▶ What the exercise asks:
Where the records below reach the line containing "Siste tilskudd", start transcribing, and end with the line containing "Δοσομετρικά – Γεμιστικά υγρών", exactly and with nothing else added.
= = =
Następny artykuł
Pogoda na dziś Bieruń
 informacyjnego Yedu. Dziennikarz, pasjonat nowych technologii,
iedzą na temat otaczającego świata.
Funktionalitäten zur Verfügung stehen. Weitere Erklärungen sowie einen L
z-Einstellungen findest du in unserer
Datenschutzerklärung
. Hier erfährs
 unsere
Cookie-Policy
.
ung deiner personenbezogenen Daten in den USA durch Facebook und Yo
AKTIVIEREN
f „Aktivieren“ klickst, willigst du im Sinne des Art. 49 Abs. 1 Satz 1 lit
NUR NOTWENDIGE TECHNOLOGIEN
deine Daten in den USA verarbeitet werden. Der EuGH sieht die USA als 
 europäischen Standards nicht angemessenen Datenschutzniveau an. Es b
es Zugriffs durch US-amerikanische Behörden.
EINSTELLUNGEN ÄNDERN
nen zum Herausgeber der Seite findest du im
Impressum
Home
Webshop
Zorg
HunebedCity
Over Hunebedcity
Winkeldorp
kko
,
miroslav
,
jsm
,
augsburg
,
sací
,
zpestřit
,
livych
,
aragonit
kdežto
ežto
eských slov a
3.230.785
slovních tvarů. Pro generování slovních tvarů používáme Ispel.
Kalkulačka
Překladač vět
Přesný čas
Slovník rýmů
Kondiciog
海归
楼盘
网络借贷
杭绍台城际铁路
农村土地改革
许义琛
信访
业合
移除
= = =
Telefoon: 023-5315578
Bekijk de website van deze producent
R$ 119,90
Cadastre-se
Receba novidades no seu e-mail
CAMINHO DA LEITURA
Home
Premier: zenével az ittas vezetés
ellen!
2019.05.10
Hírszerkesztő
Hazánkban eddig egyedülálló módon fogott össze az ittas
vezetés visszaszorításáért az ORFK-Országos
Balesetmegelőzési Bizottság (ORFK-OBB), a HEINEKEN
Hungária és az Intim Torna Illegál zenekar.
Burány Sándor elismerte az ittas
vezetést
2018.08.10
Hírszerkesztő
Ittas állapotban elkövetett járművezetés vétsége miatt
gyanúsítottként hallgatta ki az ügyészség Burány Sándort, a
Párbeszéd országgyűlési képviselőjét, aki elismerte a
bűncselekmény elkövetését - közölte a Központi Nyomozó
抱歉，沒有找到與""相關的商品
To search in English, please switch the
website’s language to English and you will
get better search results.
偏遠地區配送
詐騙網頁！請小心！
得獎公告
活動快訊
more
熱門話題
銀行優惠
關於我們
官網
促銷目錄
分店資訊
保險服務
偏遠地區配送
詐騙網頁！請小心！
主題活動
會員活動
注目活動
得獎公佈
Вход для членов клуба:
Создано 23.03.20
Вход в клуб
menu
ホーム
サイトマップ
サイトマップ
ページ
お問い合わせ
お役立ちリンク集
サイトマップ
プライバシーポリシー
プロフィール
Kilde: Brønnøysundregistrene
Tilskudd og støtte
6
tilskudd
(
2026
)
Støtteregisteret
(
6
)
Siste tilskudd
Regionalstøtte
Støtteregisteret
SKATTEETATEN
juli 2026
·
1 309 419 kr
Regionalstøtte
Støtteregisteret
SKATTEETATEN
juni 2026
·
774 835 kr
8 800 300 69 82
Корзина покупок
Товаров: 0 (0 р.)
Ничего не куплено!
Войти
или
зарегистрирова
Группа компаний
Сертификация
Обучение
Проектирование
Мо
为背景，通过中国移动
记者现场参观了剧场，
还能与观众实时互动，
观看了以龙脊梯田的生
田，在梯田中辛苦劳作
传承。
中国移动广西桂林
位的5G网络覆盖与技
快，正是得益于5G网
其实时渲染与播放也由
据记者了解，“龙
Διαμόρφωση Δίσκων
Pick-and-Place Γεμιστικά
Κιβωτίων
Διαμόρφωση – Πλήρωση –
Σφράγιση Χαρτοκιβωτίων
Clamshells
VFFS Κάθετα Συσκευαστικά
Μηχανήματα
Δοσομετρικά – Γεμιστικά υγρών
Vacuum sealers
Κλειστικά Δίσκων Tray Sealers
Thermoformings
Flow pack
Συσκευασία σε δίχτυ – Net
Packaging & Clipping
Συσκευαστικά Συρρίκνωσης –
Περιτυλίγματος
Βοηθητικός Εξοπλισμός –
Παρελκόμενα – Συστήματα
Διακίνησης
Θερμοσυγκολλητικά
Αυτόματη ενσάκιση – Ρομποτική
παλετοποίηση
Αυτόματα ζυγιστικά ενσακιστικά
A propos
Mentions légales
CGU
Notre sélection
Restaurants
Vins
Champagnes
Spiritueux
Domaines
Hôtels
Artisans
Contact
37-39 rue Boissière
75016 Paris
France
= = =
▶ Solution to this task:
Siste tilskudd
Regionalstøtte
Støtteregisteret
SKATTEETATEN
juli 2026
·
1 309 419 kr
Regionalstøtte
Støtteregisteret
SKATTEETATEN
juni 2026
·
774 835 kr
8 800 300 69 82
Корзина покупок
Товаров: 0 (0 р.)
Ничего не куплено!
Войти
или
зарегистрирова
Группа компаний
Сертификация
Обучение
Проектирование
Мо
为背景，通过中国移动
记者现场参观了剧场，
还能与观众实时互动，
观看了以龙脊梯田的生
田，在梯田中辛苦劳作
传承。
中国移动广西桂林
位的5G网络覆盖与技
快，正是得益于5G网
其实时渲染与播放也由
据记者了解，“龙
Διαμόρφωση Δίσκων
Pick-and-Place Γεμιστικά
Κιβωτίων
Διαμόρφωση – Πλήρωση –
Σφράγιση Χαρτοκιβωτίων
Clamshells
VFFS Κάθετα Συσκευαστικά
Μηχανήματα
Δοσομετρικά – Γεμιστικά υγρών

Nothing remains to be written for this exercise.